| Materials provided |
^^^^^^^^^^^^^^^^
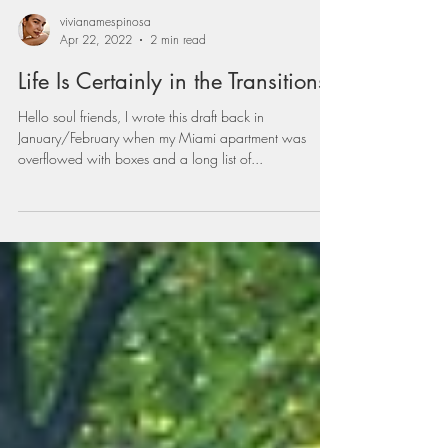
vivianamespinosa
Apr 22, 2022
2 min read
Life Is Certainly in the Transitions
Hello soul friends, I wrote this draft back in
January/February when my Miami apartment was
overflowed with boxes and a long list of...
^^^^^^^^^^^^^^^^
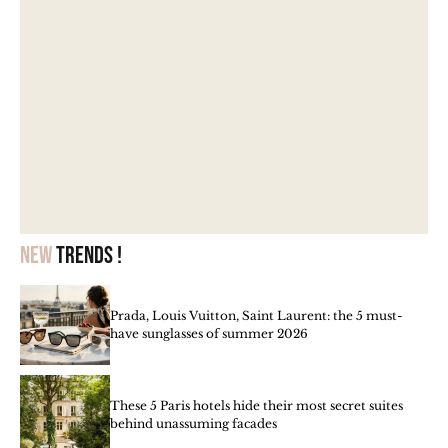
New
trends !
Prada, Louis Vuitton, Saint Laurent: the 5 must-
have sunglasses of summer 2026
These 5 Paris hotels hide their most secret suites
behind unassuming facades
^^^^^^^^^^^^^^^^
Transcribe the records above exactly, beginning at the line that contains "January/February when my Miami apartment was" and ending with the line that contains "overflowed with boxes and a long list of...", both included, and nothing else.

January/February when my Miami apartment was
overflowed with boxes and a long list of...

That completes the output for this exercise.